Undang-Undang Nomor 5 Tahun 1960 adalah Undang-Undang Pokok Agraria (UUPA), yang mengatur tentang dasar-dasar penguasaan, pemilikan, penggunaan, dan pemanfaatan sumber daya agraria nasional, termasuk di dalamnya mengatur tentang konversi.
Pengertian konversi hak atas tanah adalah bagaimana pengaturan dari hak-hak tanah yang ada sebelum berlakunya UUPA (dalam hal ini, hak eigendom) untuk masuk dalam sistem yang diatur dalam UUPA, yakni kegiatan menyesuaikan hak-hak atas tanah lama (eigendom) menjadi hak-hak atas tanah baru (SHM) yang dikenal dalam UUPA.

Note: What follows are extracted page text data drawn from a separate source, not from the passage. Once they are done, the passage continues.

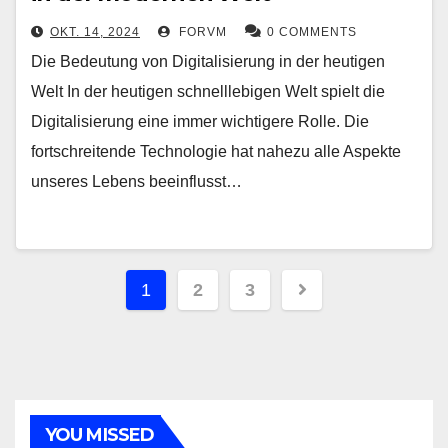
OKT. 14, 2024
FORVM
0 COMMENTS
Die Bedeutung von Digitalisierung in der heutigen
Welt In der heutigen schnelllebigen Welt spielt die
Digitalisierung eine immer wichtigere Rolle. Die
fortschreitende Technologie hat nahezu alle Aspekte
unseres Lebens beeinflusst…
Seitennummerierung
1
2
3
der
Beiträge
YOU MISSED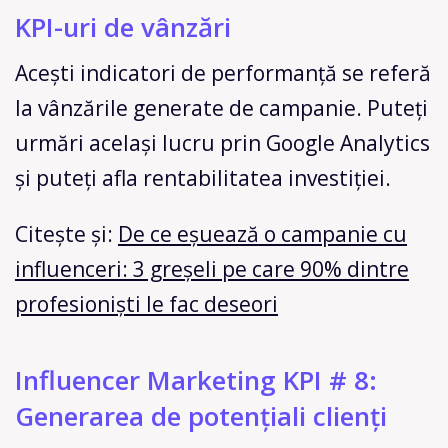
KPI-uri de vânzări
Acești indicatori de performanță se referă
la vânzările generate de campanie. Puteți
urmări același lucru prin Google Analytics
și puteți afla rentabilitatea investiției.
Citește și:
De ce eșuează o campanie cu
influenceri: 3 greșeli pe care 90% dintre
profesioniști le fac deseori
Influencer Marketing KPI # 8:
Generarea de potențiali clienți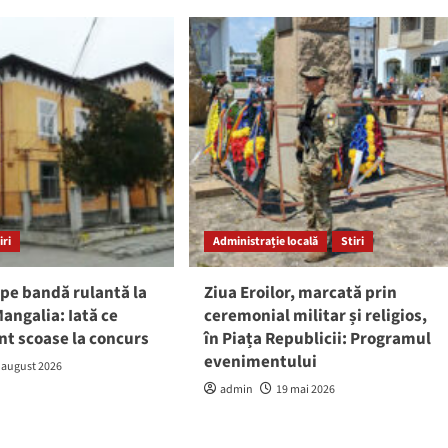
iri
Administrație locală
Stiri
pe bandă rulantă la
Ziua Eroilor, marcată prin
angalia: Iată ce
ceremonial militar și religios,
nt scoase la concurs
în Piața Republicii: Programul
evenimentului
 august 2026
admin
19 mai 2026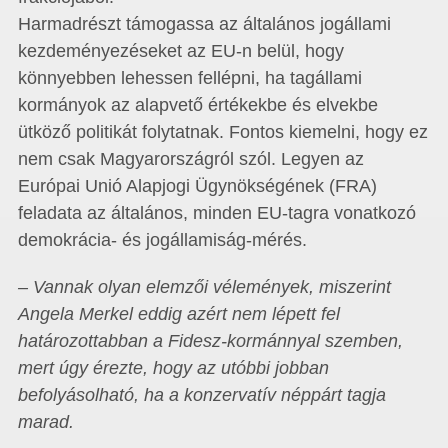
Harmadrészt támogassa az általános jogállami
kezdeményezéseket az EU-n belül, hogy
könnyebben lehessen fellépni, ha tagállami
kormányok az alapvető értékekbe és elvekbe
ütköző politikát folytatnak. Fontos kiemelni, hogy ez
nem csak Magyarországról szól. Legyen az
Európai Unió Alapjogi Ügynökségének (FRA)
feladata az általános, minden EU-tagra vonatkozó
demokrácia- és jogállamiság-mérés.
– Vannak olyan elemzői vélemények, miszerint
Angela Merkel eddig azért nem lépett fel
határozottabban a Fidesz-kormánnyal szemben,
mert úgy érezte, hogy az utóbbi jobban
befolyásolható, ha a konzervatív néppárt tagja
marad.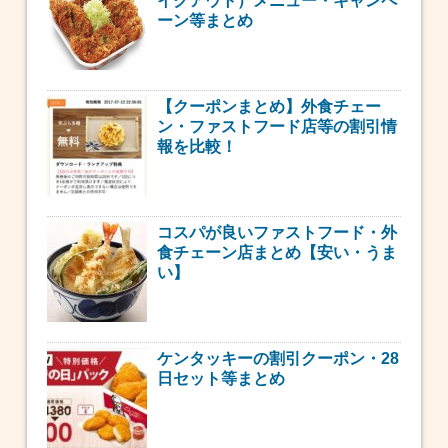
イクアウト）メニュー・キャンペ
ーン等まとめ
【クーポンまとめ】外食チェー
ン・ファストフード店等の割引情
報を比較！
コスパが良いファストフード・外
食チェーン店まとめ【安い・うま
い】
ケンタッキーの割引クーポン・28
日セット等まとめ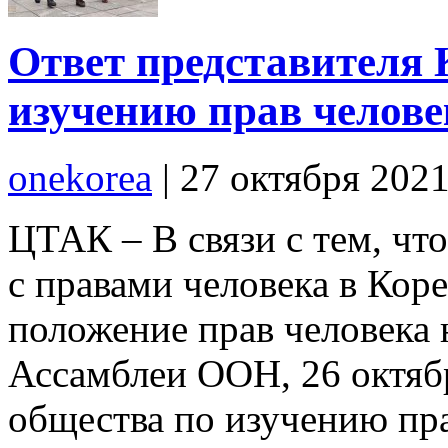
Ответ представителя 
изучению прав челове
onekorea
|
27 октября 202
ЦТАК – В связи с тем, чт
с правами человека в Коре
положение прав человека 
Ассамблеи ООН, 26 октяб
общества по изучению пра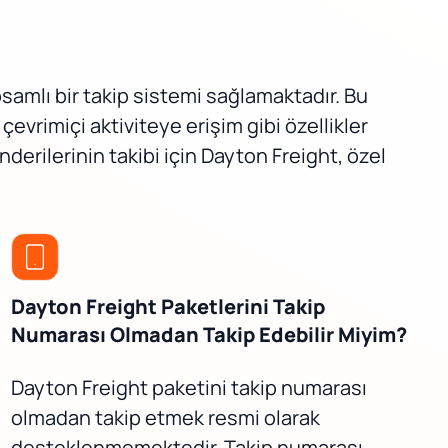
samlı bir takip sistemi sağlamaktadır. Bu
evrimiçi aktiviteye erişim gibi özellikler
gönderilerinin takibi için Dayton Freight, özel
Dayton Freight Paketlerini Takip
Numarası Olmadan Takip Edebilir Miyim?
Dayton Freight paketini takip numarası
olmadan takip etmek resmi olarak
desteklenmemektedir. Takip numarası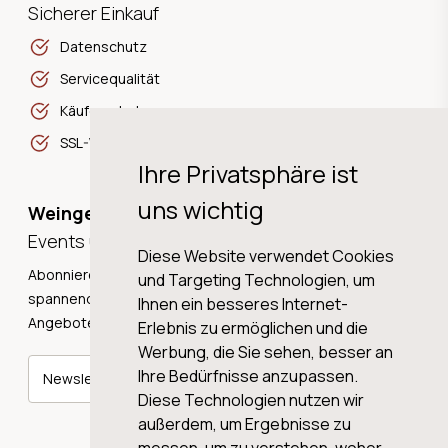
Sicherer Einkauf
Datenschutz
Servicequalität
Käuferschutz
SSL-Verschlüsselung
Ihre Privatsphäre ist
uns wichtig
Weingeschichten,
Events und Neuigkeiten!
Diese Website verwendet Cookies
Abonnieren Sie unseren Newsletter und erhalten Sie
und Targeting Technologien, um
spannende Weingeschichten, Neuigkeiten und tolle
Ihnen ein besseres Internet-
Angebote direkt in Ihre Mailbox.
Erlebnis zu ermöglichen und die
Werbung, die Sie sehen, besser an
Ihre Bedürfnisse anzupassen.
Newsletter abonnieren
Diese Technologien nutzen wir
außerdem, um Ergebnisse zu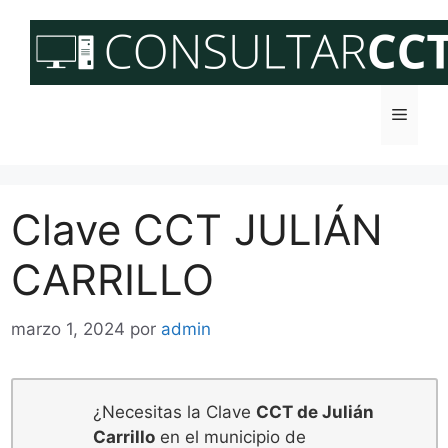
Saltar
al
contenido
Menú
Clave CCT JULIÁN
CARRILLO
marzo 1, 2024
por
admin
¿Necesitas la Clave
CCT de Julián
Carrillo
en el municipio de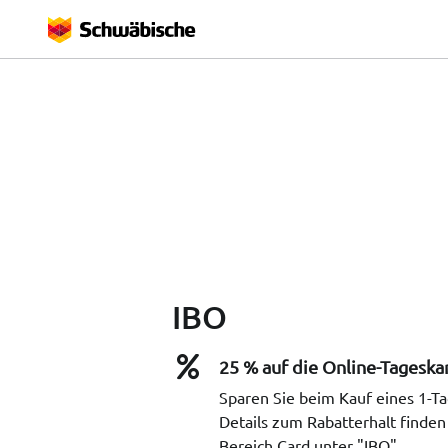
IBO
25 % auf die Online-Tageska
Sparen Sie beim Kauf eines 1-Ta
Details zum Rabatterhalt finden
Bereich Card unter "IBO".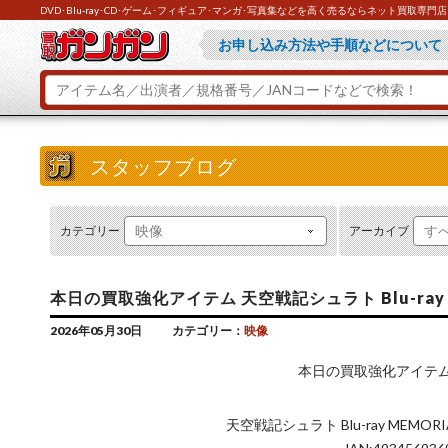
DVD･Blu-ray･CD･ゲーム･フィギュア･マンガ･写真集などを高く売るならネット買取専
買取ガンガンが選ばれている理由『
お申し込み方法や手順などについて
とにかくお急ぎの方は『ラクラク買
ご不明な点があれば『よくあるご質
スタッフブログ
カテゴリー
アーカイブ
本日の買取強化アイテム 天空戦記シュラト Blu-ray
2026年05月30日
カテゴリー：
映像
本日の買取強化アイテ
天空戦記シュラト Blu-ray MEMO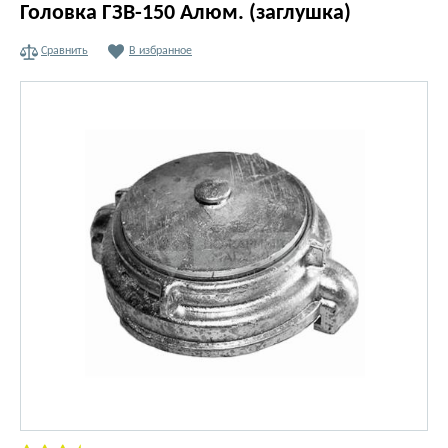
Головка ГЗВ-150 Алюм. (заглушка)
Сравнить
В избранное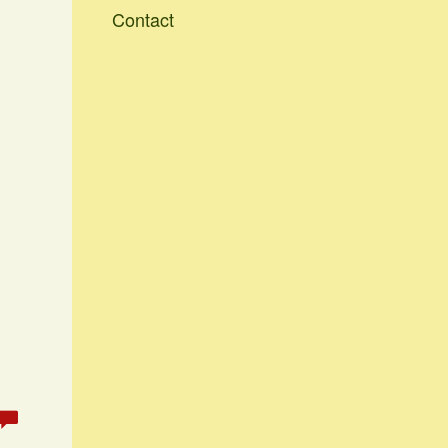
Contact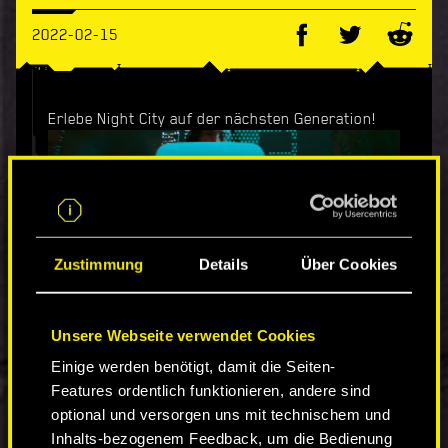
2022-02-15
Erlebe Night City auf der nächsten Generation!
Eine kostenlose Testversion von Cyberpunk 2077
Zustimmung
Details
Über Cookies
für Next-Gen-Konsolen ermöglicht es euch, das
Spiel fünf Stunden auf PlayStation 5 und Xbox
Series X|S auszuprobieren. Diese Testversion ist
Unsere Webseite verwendet Cookies
bis zum 15. März 2022 verfügbar. Bitte beachtet,
dass dafür auf PlayStation ein PlayStation Plus-
Einige werden benötigt, damit die Seiten-
Abonnement nötig ist.
Features ordentlich funktionieren, andere sind
optional und versorgen uns mit technischem und
Erfahrt mehr auf
unserer dedizierten Next-Gen-
Inhalts-bezogenem Feedback, um die Bedienung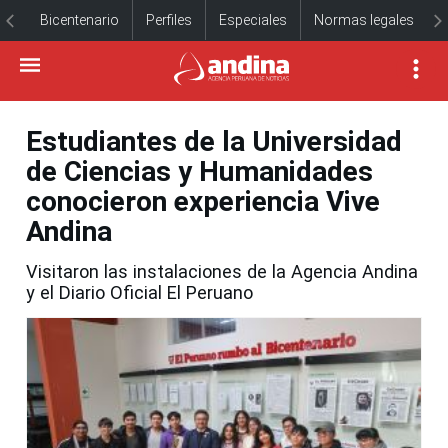
Bicentenario
Perfiles
Especiales
Normas legales
Estudiantes de la Universidad
de Ciencias y Humanidades
conocieron experiencia Vive
Andina
Visitaron las instalaciones de la Agencia Andina
y el Diario Oficial El Peruano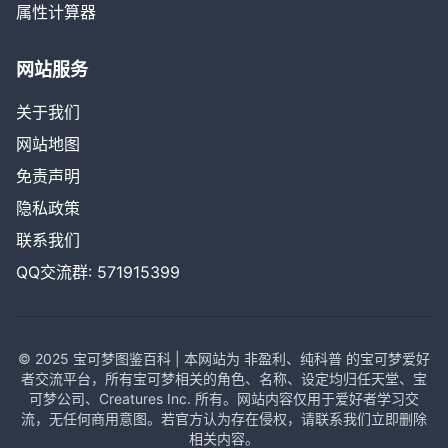
属性计算器
网站服务
关于我们
网站地图
免责声明
隐私政策
联系我们
QQ交流群: 571915399
© 2025 宝可梦图鉴百科 | 本网站为 非盈利、纯科普 的宝可梦爱好
者交流平台，所有宝可梦相关的角色、名称、设定均归任天堂、宝
可梦公司、Creatures Inc. 所有。网站内容仅用于爱好者学习交
流，无任何商用意图。若官方认为存在侵权，请联系我们立即删除
相关内容。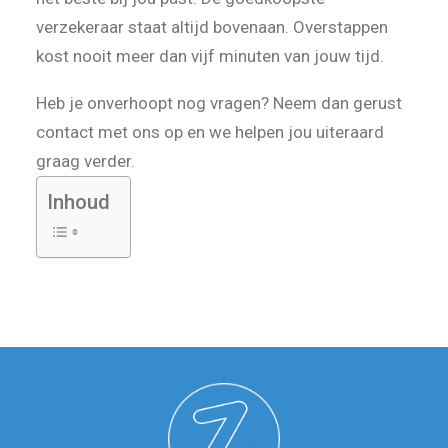
verzekeraar staat altijd bovenaan. Overstappen
kost nooit meer dan vijf minuten van jouw tijd.
Heb je onverhoopt nog vragen? Neem dan gerust
contact met ons op en we helpen jou uiteraard
graag verder.
Inhoud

Singkatnya konversi hak atas tanah adalah mengubah status hak atas tanah dari hak penguasaan atau pengelolaan (eigendom) menjadi hak milik (SHM). Namun, siapapun pemegang surat eigendom, yang akan mengkonversikan menjadi SHM, haruslah sesuai dengan aturan dan ketentuan yang berlaku.
Menurut Pasal 24 ayat (1) PP 24/1997 mengatur bahwa:
“Untuk keperluan pendaftaran hak, hak atas tanah, yang berasal dari konversi hak-hak lama, dibuktikan dengan alat-alat bukti mengenai adanya hak tersebut berupa: bukti-bukti tertulis, keterangan saksi dan/atau, pernyataan yang bersangkutan yang kadar kebenarannya oleh Panitia Ajudikasi dalam pendaftaran tanah secara sistematik atau oleh Kepala Kantor Pertanahan dalam pendaftaran tanah secara sporadik, dianggap cukup untuk mendaftar hak, pemegang hak dan hak-hak pihak lain yang membebaninya.”
Pernyataan tentang kebenaran pemohon adalah penting dan menjadi penentu diterima atau tidaknya pendaftaran oleh Panitia Ajudikasi dalam pendaftaran tanah secara sistematik atau oleh Kepala Kantor Pertanahan.
Karena objek agraria ini sering menjadi sengketa, maka siapa memalsukan data akan dijerat pasal 264 KUHP yang berbunyi: “berlaku untuk pemalsuan dokumen resmi, seperti akta otentik atau surat utang dengan ancaman pidana penjara maksimal 8 tahun”. (PAR/nng).